Note: In addition to providing the IFSC code, the branch, and the bank code, the applicant must also submit information about his active bank account.
You may now access the E-Submitting site to begin filing ITRs for pensioners after completing the form in the way specified and logging in.
Income Tax Calculation for Pensioners
Pension benefits are taxed along with salary income. In this case, the pension amount is taxed on your income tax return under the heading "Salary." The possibility of receiving a commuted pension, a lump sum payment rather than a monthly income, exists. On the other hand, a periodic pension, also known as an uncommuted pension, may be utterly taxable as pay.
Suppose a converted pension is received as a lump sum payment. In that case, it may sometimes be free from tax, similar to a pension received by a member of your family that is subject to taxation under the heading income from "other sources." Additionally, any uncommuted pension received by a family member is exempt up to Rs. 15,000 or 1/3 of the pension's total value, whichever is less.
However, any pension from the United Nations Organization is permitted to be free from tax, as is pension received by family members of armed forces, under section 2 of the UN Privilege and Immunities Act, 1947.
According to section 57, a family pension is a regular payment made by an employer to an employee’s family member in the tragic event of the employee's passing. Family pension is taxed as Income from Other Sources in this situation since there is no employer-employee connection.
What Percentage of an Individual's Pension is Subject to Tax?
A person must submit tax returns if their taxable income exceeds their exemption amount. While interest from other assets is taxed as income from other sources, pension income from an employer is taxed as salary income. The interest income is not subject to taxes when it comes to Public Provident Funds (PPF).
You must submit your income tax returns if the pensioner's taxable income,, which includes pension plus taxable interest, fewer investments like PPF and health premiums that qualify for a deduction, exceeds the exemption threshold in an assessment year. The commuted pension is tax-free for personnel of central/state governments and the armed forces covered by central/state legislation.
The same is only partly applicable to non-government workers.

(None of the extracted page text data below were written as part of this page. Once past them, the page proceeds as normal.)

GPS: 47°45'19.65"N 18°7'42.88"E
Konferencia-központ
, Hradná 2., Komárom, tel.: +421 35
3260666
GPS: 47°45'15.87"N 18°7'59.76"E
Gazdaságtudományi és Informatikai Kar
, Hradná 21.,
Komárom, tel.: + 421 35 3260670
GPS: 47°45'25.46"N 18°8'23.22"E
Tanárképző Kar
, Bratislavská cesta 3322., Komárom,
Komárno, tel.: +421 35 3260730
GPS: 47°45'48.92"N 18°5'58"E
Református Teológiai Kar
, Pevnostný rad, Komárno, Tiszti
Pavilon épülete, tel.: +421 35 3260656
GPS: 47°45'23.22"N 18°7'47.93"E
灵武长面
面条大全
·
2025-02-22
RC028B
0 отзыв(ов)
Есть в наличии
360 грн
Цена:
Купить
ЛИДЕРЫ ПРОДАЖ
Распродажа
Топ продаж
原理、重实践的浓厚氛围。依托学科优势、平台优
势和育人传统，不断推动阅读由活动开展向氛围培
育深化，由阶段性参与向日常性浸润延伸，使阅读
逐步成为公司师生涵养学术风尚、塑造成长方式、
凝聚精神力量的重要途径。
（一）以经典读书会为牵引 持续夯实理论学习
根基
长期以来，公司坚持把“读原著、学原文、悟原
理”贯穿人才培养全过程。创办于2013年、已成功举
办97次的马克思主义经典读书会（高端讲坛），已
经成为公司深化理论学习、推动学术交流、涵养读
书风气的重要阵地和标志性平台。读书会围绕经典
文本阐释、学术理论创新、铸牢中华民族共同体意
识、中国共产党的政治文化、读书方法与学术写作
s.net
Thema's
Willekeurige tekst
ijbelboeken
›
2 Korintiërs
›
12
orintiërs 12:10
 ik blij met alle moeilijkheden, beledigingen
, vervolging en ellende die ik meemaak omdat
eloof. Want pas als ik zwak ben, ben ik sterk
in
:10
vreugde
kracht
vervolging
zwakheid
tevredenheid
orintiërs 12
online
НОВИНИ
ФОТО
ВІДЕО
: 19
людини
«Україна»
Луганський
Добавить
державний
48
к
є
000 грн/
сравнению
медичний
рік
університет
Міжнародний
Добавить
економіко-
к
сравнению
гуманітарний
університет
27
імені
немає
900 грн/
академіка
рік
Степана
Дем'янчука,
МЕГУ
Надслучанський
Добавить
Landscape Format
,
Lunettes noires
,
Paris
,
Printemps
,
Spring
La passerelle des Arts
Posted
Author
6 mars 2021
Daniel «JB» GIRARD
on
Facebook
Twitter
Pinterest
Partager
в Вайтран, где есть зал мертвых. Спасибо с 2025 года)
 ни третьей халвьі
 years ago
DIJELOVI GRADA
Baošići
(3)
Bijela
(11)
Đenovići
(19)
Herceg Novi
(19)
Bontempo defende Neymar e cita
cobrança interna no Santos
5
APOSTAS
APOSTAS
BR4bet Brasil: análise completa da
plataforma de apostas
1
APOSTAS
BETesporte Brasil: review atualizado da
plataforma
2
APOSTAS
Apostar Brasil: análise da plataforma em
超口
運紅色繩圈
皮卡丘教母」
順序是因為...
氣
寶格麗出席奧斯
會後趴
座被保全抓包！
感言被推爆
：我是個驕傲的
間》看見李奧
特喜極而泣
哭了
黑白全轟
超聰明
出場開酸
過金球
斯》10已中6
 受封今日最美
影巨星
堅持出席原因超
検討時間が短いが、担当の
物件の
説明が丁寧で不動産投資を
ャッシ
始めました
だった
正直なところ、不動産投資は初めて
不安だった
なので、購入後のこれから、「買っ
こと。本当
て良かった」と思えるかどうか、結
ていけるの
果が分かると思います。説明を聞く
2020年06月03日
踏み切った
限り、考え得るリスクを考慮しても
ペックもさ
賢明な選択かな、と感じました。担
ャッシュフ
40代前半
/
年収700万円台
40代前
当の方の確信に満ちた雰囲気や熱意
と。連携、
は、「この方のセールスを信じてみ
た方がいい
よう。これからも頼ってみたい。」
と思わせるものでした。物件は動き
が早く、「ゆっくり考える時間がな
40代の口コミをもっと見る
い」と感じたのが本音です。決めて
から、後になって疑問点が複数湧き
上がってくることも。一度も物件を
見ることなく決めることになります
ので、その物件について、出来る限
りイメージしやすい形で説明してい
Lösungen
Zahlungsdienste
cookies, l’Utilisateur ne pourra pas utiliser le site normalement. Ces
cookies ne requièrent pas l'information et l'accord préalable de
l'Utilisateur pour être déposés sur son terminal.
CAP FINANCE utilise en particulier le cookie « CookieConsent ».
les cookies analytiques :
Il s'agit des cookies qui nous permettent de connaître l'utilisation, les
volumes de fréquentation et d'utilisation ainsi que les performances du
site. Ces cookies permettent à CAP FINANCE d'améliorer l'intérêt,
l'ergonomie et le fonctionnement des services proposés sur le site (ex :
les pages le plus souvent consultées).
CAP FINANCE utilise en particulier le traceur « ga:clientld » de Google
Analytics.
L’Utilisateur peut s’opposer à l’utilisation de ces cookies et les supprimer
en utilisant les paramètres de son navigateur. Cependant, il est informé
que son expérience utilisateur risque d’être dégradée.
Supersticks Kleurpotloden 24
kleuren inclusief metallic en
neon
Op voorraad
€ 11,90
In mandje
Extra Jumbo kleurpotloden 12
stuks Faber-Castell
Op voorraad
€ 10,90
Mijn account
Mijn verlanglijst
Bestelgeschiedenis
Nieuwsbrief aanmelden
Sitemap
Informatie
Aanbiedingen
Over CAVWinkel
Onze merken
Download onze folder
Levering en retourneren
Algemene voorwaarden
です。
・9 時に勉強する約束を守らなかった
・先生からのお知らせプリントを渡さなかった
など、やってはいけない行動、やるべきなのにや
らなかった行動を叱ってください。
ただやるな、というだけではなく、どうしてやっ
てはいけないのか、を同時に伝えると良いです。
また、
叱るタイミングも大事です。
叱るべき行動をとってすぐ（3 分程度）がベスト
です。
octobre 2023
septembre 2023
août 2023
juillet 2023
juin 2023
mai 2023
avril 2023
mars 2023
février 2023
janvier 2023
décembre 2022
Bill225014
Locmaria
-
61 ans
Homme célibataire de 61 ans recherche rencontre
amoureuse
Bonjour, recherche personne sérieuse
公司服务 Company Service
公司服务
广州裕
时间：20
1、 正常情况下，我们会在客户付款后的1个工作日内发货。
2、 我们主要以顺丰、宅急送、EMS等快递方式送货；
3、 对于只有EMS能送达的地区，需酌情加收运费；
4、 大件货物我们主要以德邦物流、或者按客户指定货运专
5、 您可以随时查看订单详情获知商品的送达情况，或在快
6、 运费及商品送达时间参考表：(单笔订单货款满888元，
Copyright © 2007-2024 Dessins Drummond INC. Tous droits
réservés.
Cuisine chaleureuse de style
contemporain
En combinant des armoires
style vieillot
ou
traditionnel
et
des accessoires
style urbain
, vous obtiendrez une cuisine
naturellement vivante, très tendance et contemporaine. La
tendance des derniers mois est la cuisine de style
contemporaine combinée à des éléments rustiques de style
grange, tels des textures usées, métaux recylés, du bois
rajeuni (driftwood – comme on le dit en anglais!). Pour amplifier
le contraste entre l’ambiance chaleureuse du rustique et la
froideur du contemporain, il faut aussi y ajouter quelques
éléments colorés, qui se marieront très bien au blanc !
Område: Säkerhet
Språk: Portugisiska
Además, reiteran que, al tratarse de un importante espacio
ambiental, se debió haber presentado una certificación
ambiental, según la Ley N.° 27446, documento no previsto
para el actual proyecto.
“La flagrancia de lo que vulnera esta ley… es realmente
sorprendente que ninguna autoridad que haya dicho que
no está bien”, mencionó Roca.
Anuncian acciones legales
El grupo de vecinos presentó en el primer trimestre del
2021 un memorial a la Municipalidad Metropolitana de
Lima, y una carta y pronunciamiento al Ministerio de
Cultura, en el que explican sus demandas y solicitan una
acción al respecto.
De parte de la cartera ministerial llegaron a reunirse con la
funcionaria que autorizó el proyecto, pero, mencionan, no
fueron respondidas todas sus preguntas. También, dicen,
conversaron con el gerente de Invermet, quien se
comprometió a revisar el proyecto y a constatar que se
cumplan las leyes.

If non-government workers get a pension and a gratuity, only one-third of the pension is free; the other portion is subject to payroll taxes, assuming that the whole pension is converted. Employees outside the government who only get pension benefits will be subject to tax on half of that sum if 100% of it is commuted.
Pensioned TDS
If you get your pension from a nationalised bank as a pensioner, TDS regulations apply just as they do for salary income. Chapter VIA permits deductions for nationalised banks. Similarly, banks are allowed to provide relief for any pension arrears under section 89(1). It is crucial to remember that family pensions are not subject to section 192 of the Income Tax Act of 1961. Hence no TDS is taken from them.